The following 3 national championships were not bestowed by the NCAA:
- Women's
  - Gymnastics : 1970, 1974, 1975 (AIAW)

== Facilities ==

=== Saluki Way ===
On September 9, 2005, the plans for Saluki Way were unveiled by Chancellor Walter Wendler. The plan called for the construction of a new football stadium, renovation of SIU Arena (Now the Banterra Center), a new track and field complex, renovation and new additions of academic buildings, a remodeled Morris Library, and other campus improvements.

==== Saluki Stadium ====

SIU Football plays at the new 15,000-seat Saluki Stadium, which replaces McAndrew Stadium. The new stadium was part of the university's larger athletic facilities plan, "Saluki Way," to renovate and restructure the campus athletic facilities.

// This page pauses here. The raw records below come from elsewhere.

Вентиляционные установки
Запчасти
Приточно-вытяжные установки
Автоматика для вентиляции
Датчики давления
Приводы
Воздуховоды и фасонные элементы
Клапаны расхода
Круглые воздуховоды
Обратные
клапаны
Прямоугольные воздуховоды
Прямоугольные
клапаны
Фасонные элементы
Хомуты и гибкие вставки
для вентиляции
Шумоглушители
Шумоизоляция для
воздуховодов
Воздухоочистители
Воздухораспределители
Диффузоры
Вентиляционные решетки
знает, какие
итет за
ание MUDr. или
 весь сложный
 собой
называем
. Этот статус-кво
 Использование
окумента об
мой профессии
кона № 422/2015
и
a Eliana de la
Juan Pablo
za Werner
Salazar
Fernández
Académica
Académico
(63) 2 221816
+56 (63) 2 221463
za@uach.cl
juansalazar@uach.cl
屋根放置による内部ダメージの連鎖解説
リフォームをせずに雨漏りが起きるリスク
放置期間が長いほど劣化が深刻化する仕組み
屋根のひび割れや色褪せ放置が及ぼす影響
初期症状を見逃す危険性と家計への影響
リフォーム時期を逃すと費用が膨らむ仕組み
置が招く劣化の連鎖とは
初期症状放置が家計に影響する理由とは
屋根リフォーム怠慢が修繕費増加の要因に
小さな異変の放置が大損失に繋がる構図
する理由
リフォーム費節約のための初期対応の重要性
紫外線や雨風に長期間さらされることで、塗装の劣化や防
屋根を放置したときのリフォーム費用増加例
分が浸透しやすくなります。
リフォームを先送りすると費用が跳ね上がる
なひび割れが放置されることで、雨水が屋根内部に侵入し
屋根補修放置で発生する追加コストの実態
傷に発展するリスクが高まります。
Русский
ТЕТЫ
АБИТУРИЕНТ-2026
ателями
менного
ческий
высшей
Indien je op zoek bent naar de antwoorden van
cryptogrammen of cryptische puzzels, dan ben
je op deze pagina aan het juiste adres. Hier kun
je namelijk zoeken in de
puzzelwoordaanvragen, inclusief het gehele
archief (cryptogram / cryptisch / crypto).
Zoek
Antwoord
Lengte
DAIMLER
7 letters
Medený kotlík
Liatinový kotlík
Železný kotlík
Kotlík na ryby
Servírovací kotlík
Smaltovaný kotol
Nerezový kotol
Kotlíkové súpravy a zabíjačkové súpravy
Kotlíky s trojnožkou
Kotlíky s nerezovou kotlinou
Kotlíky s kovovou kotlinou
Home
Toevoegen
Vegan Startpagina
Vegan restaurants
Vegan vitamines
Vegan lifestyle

Saluki Stadium opened on September 2, 2010, when a sellout crowd of 15,200 watched the Salukis defeat Quincy 70–7. The new football stadium is currently named Saluki Stadium. As of right now, no official naming rights have been sold.

==== Banterra Center ====
Banterra Center is an 8,339-seat arena on the SIU campus; it is the home of Saluki men's and women's basketball teams. The arena underwent a renovation as a part of Saluki Way. Known as the SIU Arena from 1964 to 2019, Banterra Bank purchased the naming rights for $4 million over ten years, with an option to extend the contract for an additional ten years for an additional $6 million.

==== Troutt-Wittman Center ====
The Troutt-Wittmann Academic and Training Center, a facility to give Saluki athletes the opportunity to gain help with their studies, as well as train and condition, was built with a donation by SIU alumnus and former Saluki football player Thomas Wittmann.